Ask yourself, how many of the following apply to me?
- When you wake up in the morning, the first thing you do is put the kettle on.
- You’ve made a cup of tea, only to forget about it and think, ‘what a waste!’
- Genuine disappointment to you means making a cup of tea, only to discover that you’ve run out of milk.
- Upon arrival at someone’s house, you consider it poor form if they don’t offer you a cup of tea within the first fifteen minutes……. And so on!
Chances are, most British people can relate to all of these in some way, further adding to how dear tea really is to us.
In short, tea has a way of connecting us back to something we cherish for one reason or another. Family, friends, relaxing, creative bursts, a good book by the fire whilst it’s blowing a gale outside. The positive associations start young too! With children picking up on its everyday inclusion and no doubt its ability to bring a bit of happiness to their parents, grandparents or caregivers. It’s cemented very early on and as such becomes a natural progression for most growing up. I think it's still widely loved today for its ability to bring people together and to create mini moments that we all cherish.
I would be remiss not to mention the British climate and I hope to do so in a positive way. A brisk winters day, marching along outside (we tend not to shuffle along lethargically for fear of the cold catching up with us) taking in the change of colours from one season to the next ,and we get home to strip off the extra layers and warm our hands with a cup of tea in hand. It’s that ‘snug-as-a-bug’ feeling that makes home feel so good. Or it's a sunny spring day and you pop outside to sit with your morning cuppa to take in all the new colours starting to bloom in the garden. You can’t help but think to yourself ‘how good is this!’ Come rain, hail or shine and everything in between…. Our trusty cup of tea is there to add to the day. A drink for all seasons.

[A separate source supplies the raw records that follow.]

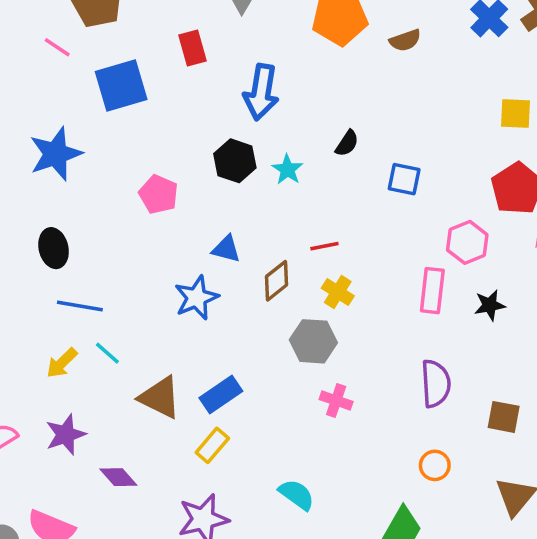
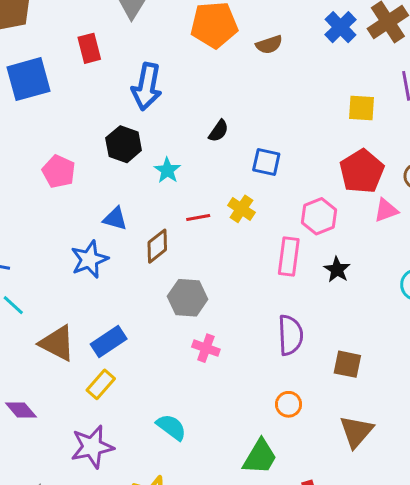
cyan star: (287, 170) -> (167, 170), moved
yellow cross: (338, 292) -> (241, 209), moved
black star: (490, 305) -> (337, 270), turned -30

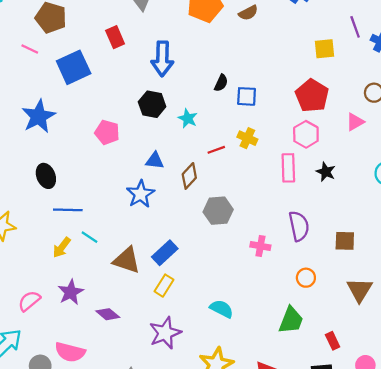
blue square: (266, 162) -> (247, 96), moved
red pentagon: (362, 171) -> (312, 96), moved
pink cross: (206, 348) -> (260, 246), moved

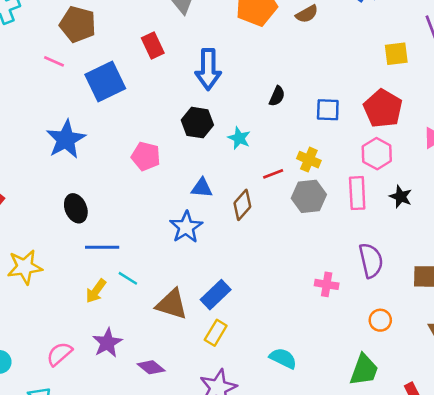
blue square: (247, 96) -> (328, 110), moved
gray hexagon: (218, 211) -> (309, 196), moved

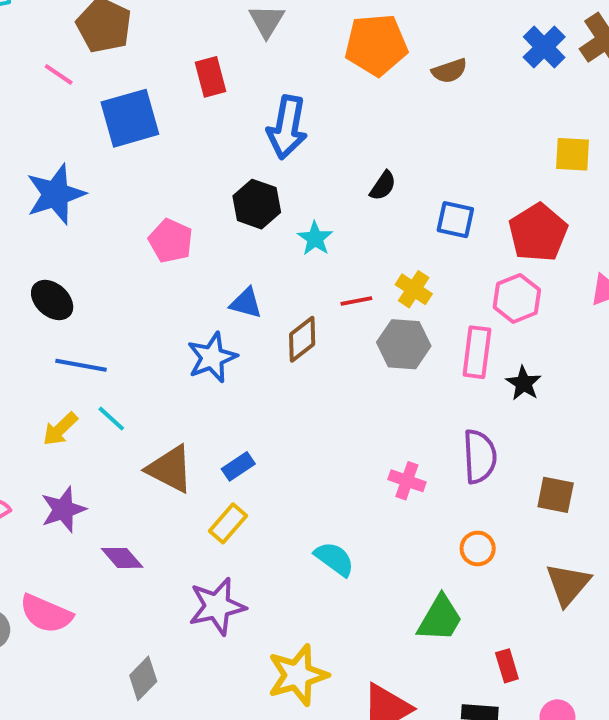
black star: (401, 197) -> (524, 383), moved
black ellipse: (76, 208) -> (52, 300), turned -36
blue rectangle: (216, 295) -> (238, 466), size x0.7
cyan semicircle: (283, 358) -> (334, 559), moved

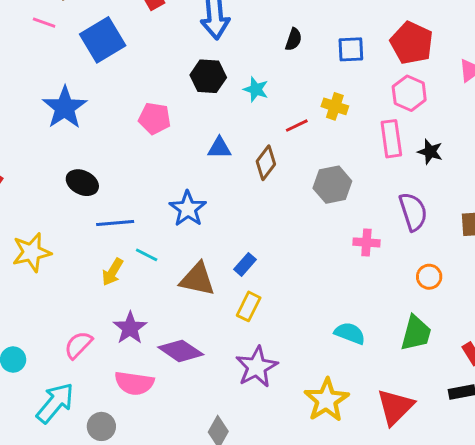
gray hexagon: (404, 344) -> (332, 185), moved
blue star: (212, 357) -> (188, 209), moved
purple diamond: (122, 558) -> (181, 351), size x1.4
cyan semicircle: (334, 559) -> (350, 333), moved
pink semicircle: (46, 614) -> (134, 383), moved

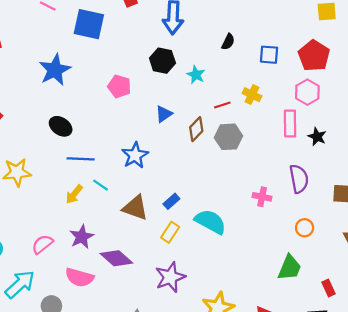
blue square: (103, 40) -> (89, 24), turned 36
blue triangle: (219, 148) -> (164, 114), turned -42
gray hexagon: (332, 185) -> (228, 137), moved
cyan semicircle: (350, 333) -> (210, 222), moved, size x1.4

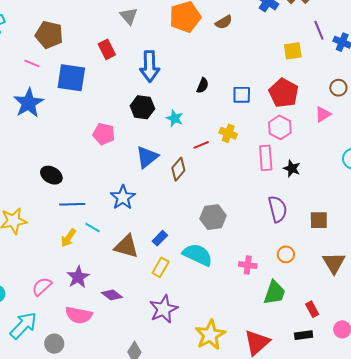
blue star: (55, 70) -> (28, 103), moved
blue triangle: (164, 114) -> (147, 157), size x1.4
gray hexagon: (228, 137) -> (213, 217), moved
pink cross: (262, 197) -> (248, 265), moved
purple diamond: (116, 258) -> (112, 295), size x0.7

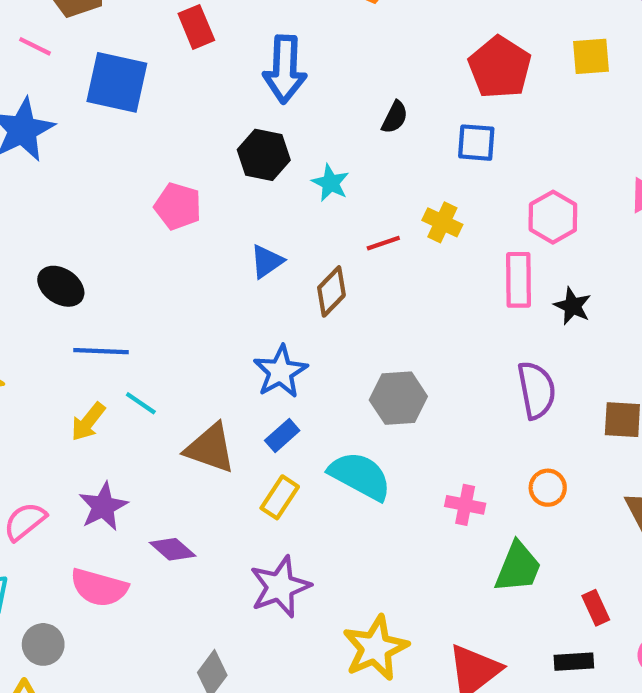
red pentagon: (284, 93) -> (500, 67), moved
blue triangle: (147, 157) -> (267, 261), size x0.7
blue star: (123, 197) -> (280, 372), moved

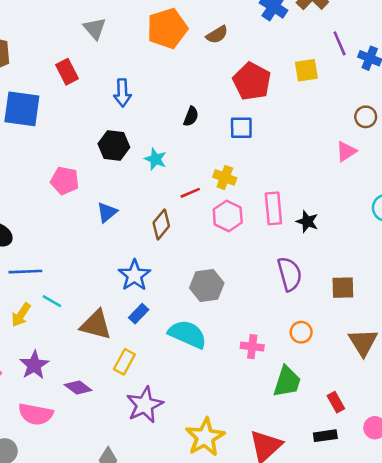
blue arrow: (285, 69) -> (122, 93), size x0.7
pink hexagon: (553, 217) -> (228, 216), moved
blue triangle: (267, 261) -> (107, 212), moved
yellow rectangle: (280, 497) -> (124, 362), moved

A cup of tea to a Brit means so many things, but the more people I am fortunate enough to chat with about it, the more I come to understand that it is a ‘bridge’ between people that keeps us connected and sharing something simple but very lovely with each other at the same time. A pot with a best friend, an end of day debrief with your partner, a reunion, celebration or a quiet minute with me, myself and I. Whatever the reason, tea is a much loved part of our British way of life and one that I hope continues to be shared and enjoyed for a long time to come.